All right, after that excessively long introduction let’s get into Gosper’s algorithm, also known as “HashLife” for reasons that will become clear quite soon. Since the early days of this series I’ve mostly glossed over the code that does stuff like changing individual cells in order to load in a pattern, or the code that draws the UI, but Gosper’s algorithm is sufficiently different that I’m going to dig into every part of the implementation.
The first key point to understand about Gosper’s algorithm is that it only has one data structure. One way to describe it is:
A quad is an immutable complete tree where every non-leaf node has exactly four children which we call NE, NW, SE, SW, and every leaf is either alive or dead.
However the way I prefer to describe it is via a recursive definition:
- A 0-quad is either alive or dead.
- An n-quad for n > 0 is four (n-1) quads.
Let’s write the code!
sealed class Quad { public const int MaxLevel = 60;
Because there will be math to do on the width of the quad and I want to keep doing the math in longs instead of BigIntegers, I’m going to limit us to a 60-quad, max. Just because it is a nice round number less than the 64 bits we have in a long.

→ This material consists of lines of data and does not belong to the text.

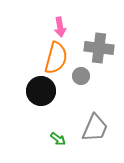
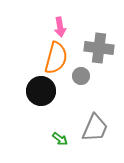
green arrow: moved 2 px right
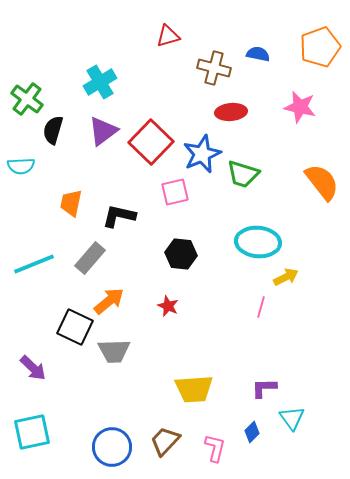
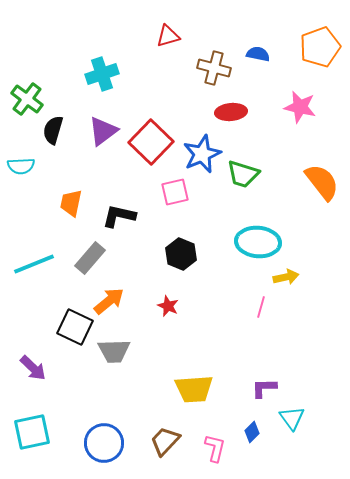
cyan cross: moved 2 px right, 8 px up; rotated 12 degrees clockwise
black hexagon: rotated 16 degrees clockwise
yellow arrow: rotated 15 degrees clockwise
blue circle: moved 8 px left, 4 px up
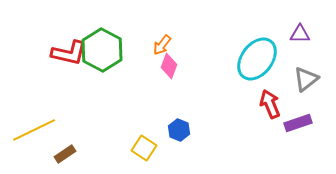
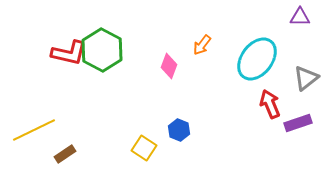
purple triangle: moved 17 px up
orange arrow: moved 40 px right
gray triangle: moved 1 px up
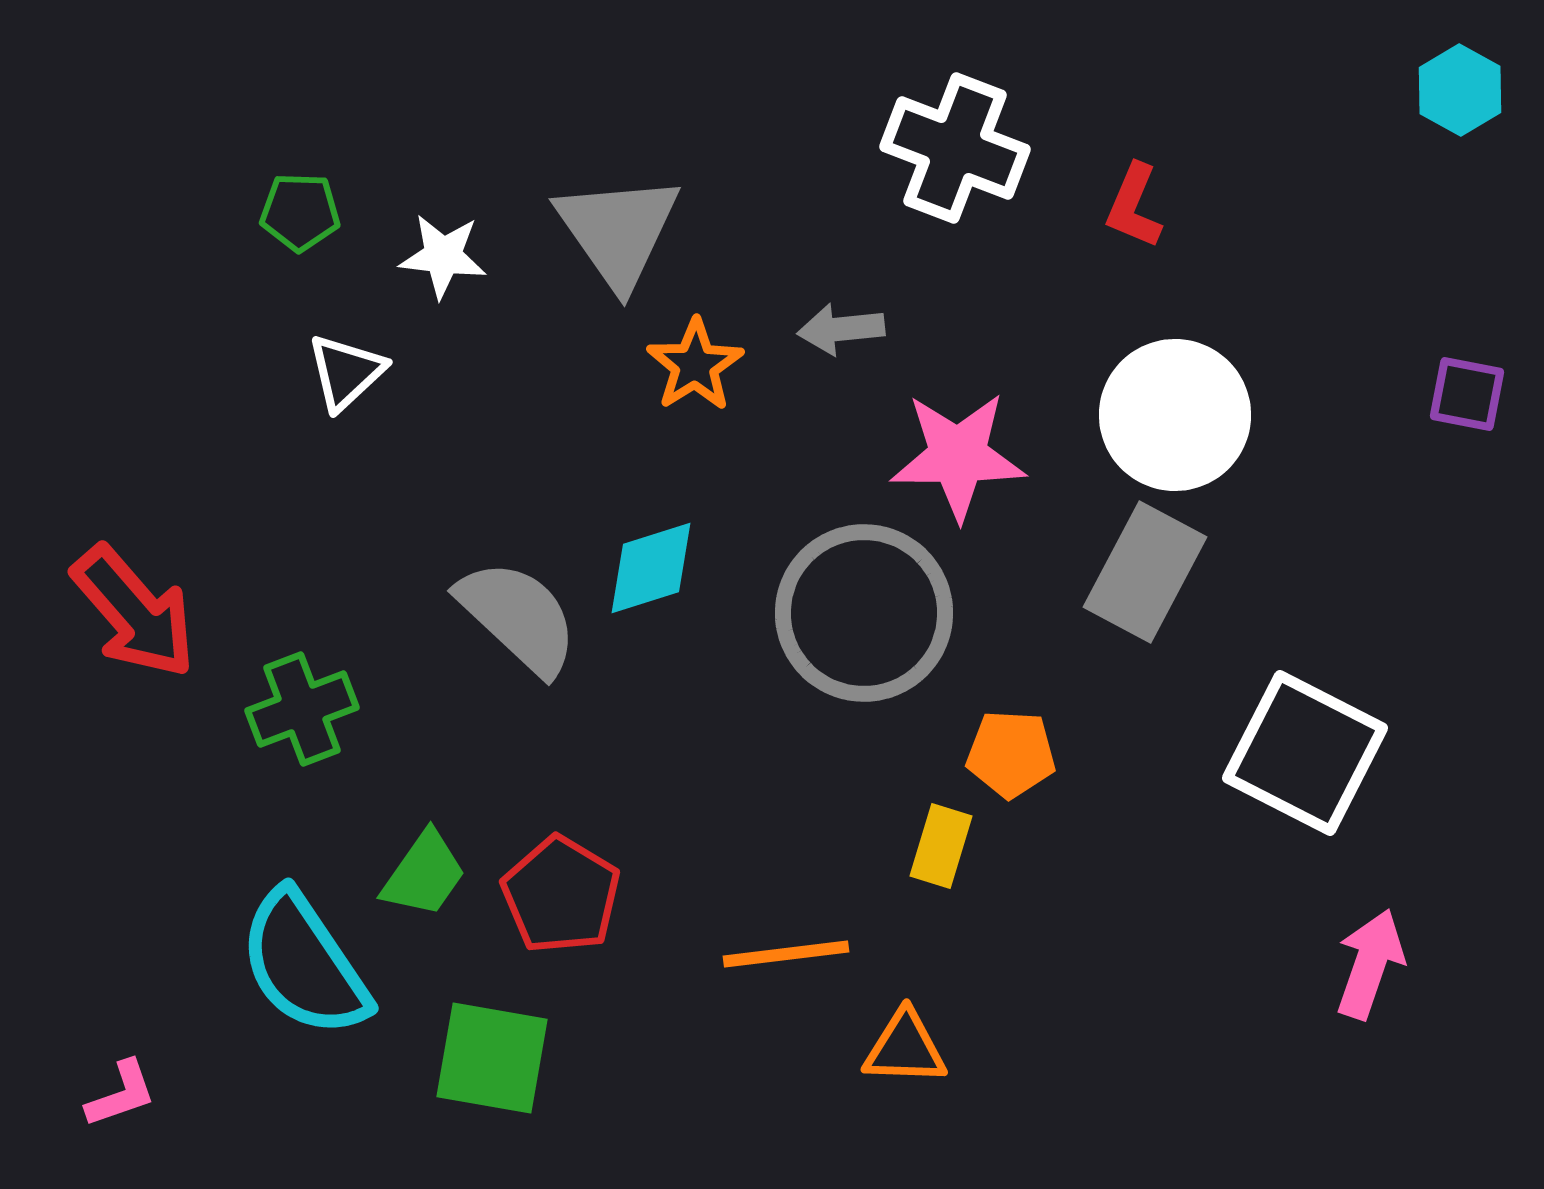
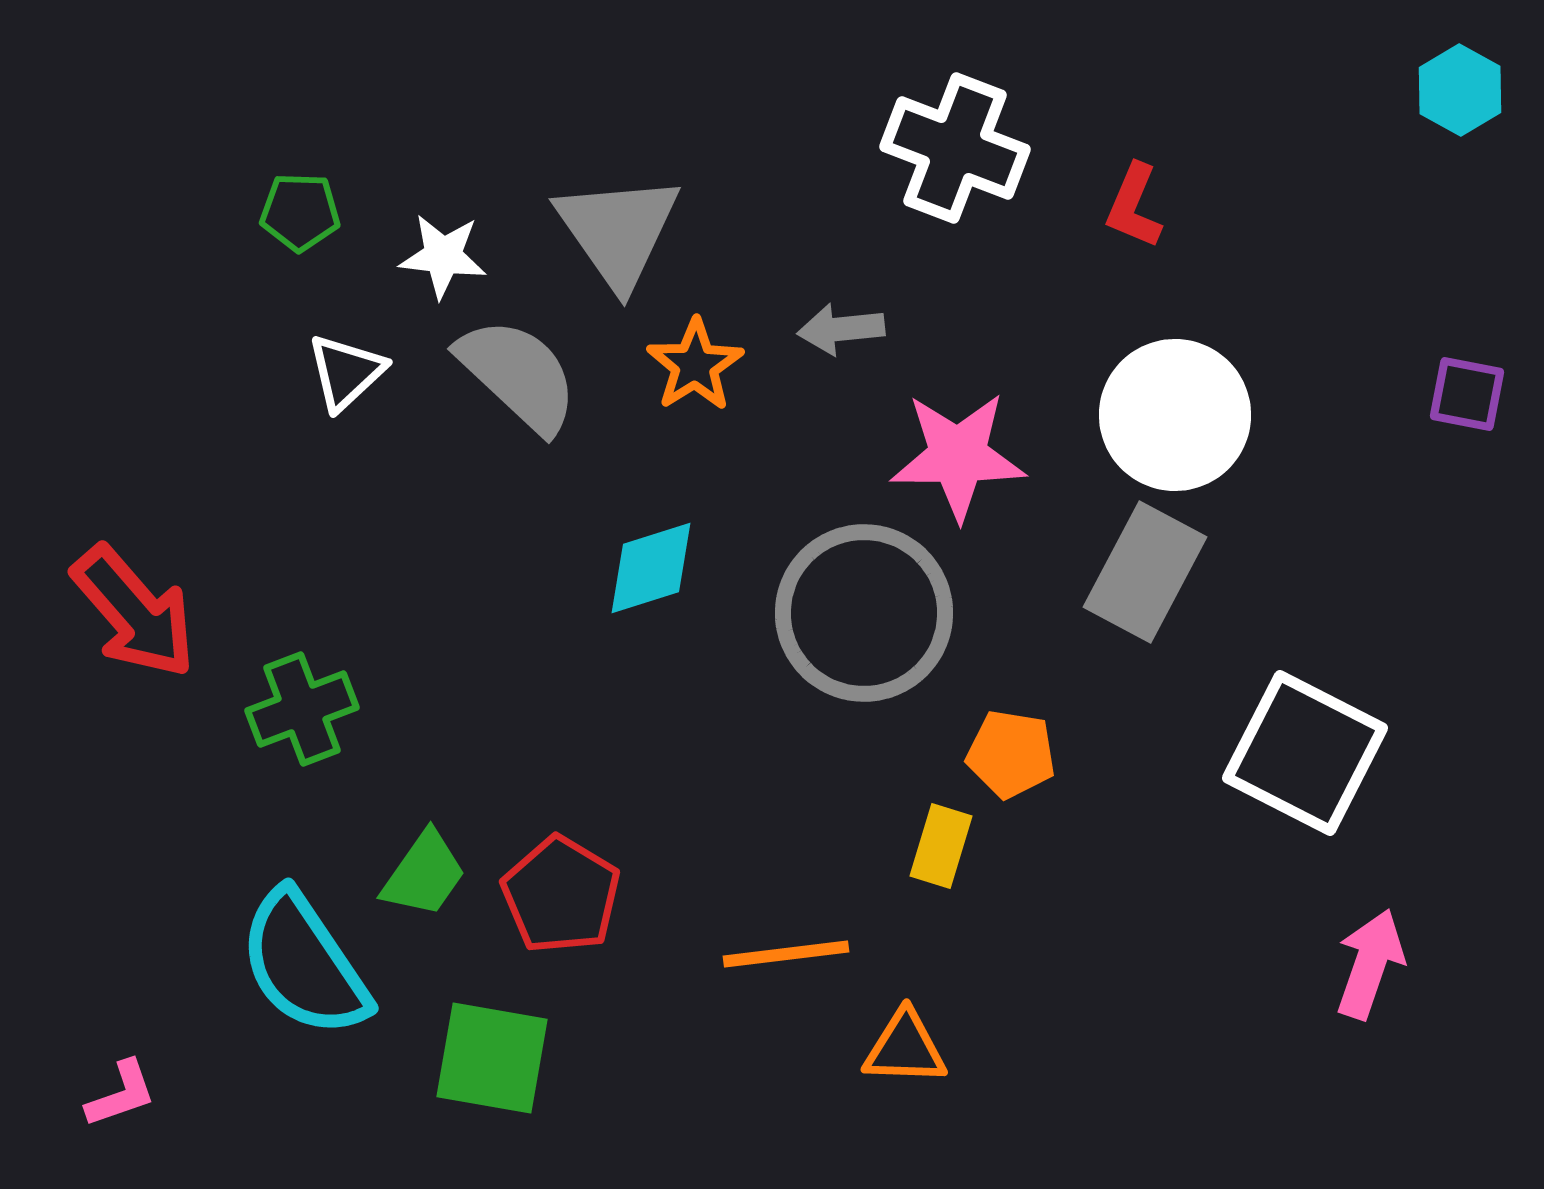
gray semicircle: moved 242 px up
orange pentagon: rotated 6 degrees clockwise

Now, I know what you’re thinking. “Eric, if we built a monitor with a reasonable pixel density to display an entire 60-quad it would not fit inside the orbit of Pluto and it would have more mass than the sun.” A 60-quad is big enough for most purposes. I feel good about this choice. However I want to be clear that in principle nothing is stopping us from doing math in a larger type and making arbitrarily large quads.
Here are our two 0-quads:
public static readonly Quad Dead = new Quad(); public static readonly Quad Alive = new Quad();
And for the non-0-quads, the child (n-1) quads:
public Quad NW { get; } public Quad NE { get; } public Quad SE { get; } public Quad SW { get; }
We will need to access the level and width of a quad a lot, so I’m going to include the level in every quad. The width we can calculate on demand.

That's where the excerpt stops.